Personal info
- Born: December 19, 1947 (age 78) Bad Schandau, Saxony, Allied Germany

Best statistics
- Height: 5 ft 4 in (1.63 m)
- Weight: 154 lb (70 kg)

= Christa Bauch =

German bodybuilder

Christa Bauch (born December 19, 1947) is a former professional female bodybuilder from Germany.

Born in Bad Schandau, East Germany, Bauch enjoyed music, riding and sprinting at school, before training as a masseuse and swimming pool medic. At 27 she left East Germany to settle in the West; this was done legally, as she married a West German citizen and waited the required five years for an exit permit. Her oldest son, Daniel, was five years old, and she was pregnant with her second child, Patricia. Shortly after she relocated to West Germany, her husband, employed by the German engineering company AEG, was transferred to Baghdad. Further spells followed in Guatemala and Algeria, before Bauch returned to Germany on her own with the children, to ensure they got a proper education. Her third child, Rene, was born a few years later.

Looking for a challenge, Bauch took up rifle shooting for several years before taking up bodybuilding. Bauch won several local and regional shows before her first big competitive year in 1987. After only two years training she took second places in the NABBA German, European and World championships (in the last of these losing out to American Connie McCloskey). In 1988 she switched to the WABBA organization, taking the overall European title as well as the couples title.
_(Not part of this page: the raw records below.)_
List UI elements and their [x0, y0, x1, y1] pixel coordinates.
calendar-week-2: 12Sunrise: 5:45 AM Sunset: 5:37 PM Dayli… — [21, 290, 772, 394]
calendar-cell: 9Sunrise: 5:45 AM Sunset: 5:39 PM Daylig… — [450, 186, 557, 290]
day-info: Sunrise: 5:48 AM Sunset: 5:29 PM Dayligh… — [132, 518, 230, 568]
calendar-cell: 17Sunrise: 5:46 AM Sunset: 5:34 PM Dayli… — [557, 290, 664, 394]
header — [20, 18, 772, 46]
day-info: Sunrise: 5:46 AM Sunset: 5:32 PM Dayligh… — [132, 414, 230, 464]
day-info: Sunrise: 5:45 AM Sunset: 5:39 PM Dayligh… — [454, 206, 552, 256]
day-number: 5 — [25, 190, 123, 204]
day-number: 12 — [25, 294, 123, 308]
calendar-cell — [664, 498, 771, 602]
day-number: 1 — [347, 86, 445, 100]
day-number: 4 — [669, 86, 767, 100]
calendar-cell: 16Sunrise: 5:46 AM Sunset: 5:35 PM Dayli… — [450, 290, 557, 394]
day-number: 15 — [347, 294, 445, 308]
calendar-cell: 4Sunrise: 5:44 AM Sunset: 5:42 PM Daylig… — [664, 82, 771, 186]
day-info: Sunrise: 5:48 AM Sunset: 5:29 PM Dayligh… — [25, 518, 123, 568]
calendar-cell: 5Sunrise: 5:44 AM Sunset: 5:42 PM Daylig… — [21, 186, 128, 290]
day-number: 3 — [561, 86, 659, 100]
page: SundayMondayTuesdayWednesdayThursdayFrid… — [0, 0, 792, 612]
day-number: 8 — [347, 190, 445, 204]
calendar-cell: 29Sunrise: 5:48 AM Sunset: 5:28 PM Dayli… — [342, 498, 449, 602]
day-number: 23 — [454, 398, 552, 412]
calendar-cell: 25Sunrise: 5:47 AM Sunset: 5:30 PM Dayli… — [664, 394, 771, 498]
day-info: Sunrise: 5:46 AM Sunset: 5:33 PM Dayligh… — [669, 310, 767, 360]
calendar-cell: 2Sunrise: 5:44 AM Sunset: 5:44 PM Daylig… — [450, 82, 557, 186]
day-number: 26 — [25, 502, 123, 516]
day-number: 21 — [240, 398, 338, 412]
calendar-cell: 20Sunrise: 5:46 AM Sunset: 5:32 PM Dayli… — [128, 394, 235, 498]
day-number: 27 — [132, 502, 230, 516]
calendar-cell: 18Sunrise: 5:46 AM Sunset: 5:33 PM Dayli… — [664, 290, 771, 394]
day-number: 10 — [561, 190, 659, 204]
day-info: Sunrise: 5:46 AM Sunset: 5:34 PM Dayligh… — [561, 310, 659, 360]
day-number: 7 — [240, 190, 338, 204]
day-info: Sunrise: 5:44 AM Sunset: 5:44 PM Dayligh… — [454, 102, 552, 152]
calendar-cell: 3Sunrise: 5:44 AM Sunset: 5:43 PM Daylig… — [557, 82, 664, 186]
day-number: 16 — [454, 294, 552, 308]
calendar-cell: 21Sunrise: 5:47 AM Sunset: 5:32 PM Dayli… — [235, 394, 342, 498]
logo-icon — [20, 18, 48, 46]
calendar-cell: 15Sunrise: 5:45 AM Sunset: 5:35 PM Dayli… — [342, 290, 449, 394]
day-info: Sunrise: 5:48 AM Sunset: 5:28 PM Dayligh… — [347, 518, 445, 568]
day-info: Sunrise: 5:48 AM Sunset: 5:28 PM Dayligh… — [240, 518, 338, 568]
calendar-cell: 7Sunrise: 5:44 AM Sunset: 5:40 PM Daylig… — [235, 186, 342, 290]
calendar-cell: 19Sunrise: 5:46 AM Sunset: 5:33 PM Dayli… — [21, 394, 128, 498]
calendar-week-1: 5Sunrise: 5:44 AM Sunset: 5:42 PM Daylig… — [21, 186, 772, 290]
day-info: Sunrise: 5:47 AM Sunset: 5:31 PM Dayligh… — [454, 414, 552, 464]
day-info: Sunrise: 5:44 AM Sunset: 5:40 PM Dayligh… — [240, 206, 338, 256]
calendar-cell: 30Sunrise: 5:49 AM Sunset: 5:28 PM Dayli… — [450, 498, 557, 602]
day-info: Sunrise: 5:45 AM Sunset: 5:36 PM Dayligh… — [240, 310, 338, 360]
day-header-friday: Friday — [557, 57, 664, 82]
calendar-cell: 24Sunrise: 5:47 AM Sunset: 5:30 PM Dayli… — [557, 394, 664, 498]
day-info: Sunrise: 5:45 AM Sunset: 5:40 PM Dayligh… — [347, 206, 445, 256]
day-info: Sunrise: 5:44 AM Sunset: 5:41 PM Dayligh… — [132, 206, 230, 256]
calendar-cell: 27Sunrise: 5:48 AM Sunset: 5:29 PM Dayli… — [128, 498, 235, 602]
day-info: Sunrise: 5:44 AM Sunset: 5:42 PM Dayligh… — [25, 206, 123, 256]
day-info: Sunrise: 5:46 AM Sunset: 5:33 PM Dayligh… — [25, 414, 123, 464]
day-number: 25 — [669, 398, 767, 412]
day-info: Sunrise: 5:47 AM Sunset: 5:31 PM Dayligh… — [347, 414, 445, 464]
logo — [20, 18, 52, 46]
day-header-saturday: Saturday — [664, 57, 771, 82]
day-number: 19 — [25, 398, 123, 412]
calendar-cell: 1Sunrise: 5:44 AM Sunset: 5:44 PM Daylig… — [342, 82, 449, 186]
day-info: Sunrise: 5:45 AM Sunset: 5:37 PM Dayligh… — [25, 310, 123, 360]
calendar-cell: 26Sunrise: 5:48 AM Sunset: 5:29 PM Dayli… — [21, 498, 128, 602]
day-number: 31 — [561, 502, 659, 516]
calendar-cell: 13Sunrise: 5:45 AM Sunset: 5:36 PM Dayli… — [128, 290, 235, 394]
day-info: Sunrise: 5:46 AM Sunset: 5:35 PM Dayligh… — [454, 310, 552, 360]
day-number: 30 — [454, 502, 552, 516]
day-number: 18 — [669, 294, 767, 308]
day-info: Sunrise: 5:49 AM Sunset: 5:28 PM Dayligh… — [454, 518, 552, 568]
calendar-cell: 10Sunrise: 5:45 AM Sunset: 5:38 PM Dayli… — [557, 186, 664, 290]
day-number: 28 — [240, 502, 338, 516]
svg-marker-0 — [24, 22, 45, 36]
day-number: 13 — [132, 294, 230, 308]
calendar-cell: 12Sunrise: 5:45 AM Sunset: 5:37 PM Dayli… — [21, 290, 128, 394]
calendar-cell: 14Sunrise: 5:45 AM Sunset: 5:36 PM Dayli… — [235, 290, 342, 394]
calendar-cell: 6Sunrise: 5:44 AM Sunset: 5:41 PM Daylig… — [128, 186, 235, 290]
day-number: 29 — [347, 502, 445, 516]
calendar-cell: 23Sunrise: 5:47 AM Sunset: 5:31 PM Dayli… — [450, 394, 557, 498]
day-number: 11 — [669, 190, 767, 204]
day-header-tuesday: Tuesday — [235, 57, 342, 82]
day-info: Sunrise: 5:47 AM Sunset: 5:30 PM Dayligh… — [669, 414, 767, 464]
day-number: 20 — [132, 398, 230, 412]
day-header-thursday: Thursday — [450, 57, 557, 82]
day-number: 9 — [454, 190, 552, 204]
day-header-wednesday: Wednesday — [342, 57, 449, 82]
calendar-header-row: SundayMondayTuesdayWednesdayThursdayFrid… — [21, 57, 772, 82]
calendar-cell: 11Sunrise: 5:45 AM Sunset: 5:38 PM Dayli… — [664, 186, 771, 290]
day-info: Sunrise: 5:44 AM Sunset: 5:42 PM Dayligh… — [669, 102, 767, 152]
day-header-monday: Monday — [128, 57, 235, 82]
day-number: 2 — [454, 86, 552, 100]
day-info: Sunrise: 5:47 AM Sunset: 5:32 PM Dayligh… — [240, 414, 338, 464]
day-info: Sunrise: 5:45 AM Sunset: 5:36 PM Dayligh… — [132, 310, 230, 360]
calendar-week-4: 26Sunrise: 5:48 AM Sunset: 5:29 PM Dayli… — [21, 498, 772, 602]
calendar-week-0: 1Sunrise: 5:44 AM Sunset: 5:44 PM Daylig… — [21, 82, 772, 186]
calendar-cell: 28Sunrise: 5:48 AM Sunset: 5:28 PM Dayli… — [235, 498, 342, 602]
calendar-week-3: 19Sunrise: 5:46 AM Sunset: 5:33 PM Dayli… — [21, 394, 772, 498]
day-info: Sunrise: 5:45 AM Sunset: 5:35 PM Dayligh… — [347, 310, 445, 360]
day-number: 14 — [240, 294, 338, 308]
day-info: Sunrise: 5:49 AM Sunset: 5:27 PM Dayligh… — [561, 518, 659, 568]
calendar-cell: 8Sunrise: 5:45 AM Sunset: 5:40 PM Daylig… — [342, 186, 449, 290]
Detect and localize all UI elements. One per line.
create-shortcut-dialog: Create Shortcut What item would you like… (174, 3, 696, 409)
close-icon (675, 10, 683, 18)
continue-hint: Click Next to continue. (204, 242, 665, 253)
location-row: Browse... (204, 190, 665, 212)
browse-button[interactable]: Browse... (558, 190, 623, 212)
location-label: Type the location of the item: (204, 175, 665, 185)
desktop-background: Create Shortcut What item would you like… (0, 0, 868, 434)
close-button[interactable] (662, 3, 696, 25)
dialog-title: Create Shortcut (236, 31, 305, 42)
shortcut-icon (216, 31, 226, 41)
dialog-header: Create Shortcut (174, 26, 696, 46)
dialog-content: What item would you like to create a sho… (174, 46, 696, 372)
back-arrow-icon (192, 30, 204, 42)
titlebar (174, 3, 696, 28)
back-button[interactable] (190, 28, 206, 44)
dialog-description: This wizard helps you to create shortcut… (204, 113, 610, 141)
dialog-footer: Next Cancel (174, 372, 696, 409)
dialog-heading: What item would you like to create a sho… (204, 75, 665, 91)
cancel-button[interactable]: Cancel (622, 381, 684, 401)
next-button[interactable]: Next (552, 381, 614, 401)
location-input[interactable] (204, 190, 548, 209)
The following year she move to the IFBB. After a disappointing second place in the German Nationals, Bauch won the World Games heavyweight title in Karlsruhe (only 20 miles from her home), beating out a strong field including countrywoman Jutta Tippelt and American Kim King. With the World Games victory she earned her pro card.

Bauch’s first pro show was the 1990 Ms. International, at age 43. After turning in an impressive fourth place finish, she was disqualified as a result of a positive drug test (WPW, 1993). More problems followed as Bauch had to have an operation later that year to remove a vein in her leg. A few months later she bounced back with a fourth place finish in the Italian Grand Prix in Rimini, missing a Ms. Olympia qualification by one slot.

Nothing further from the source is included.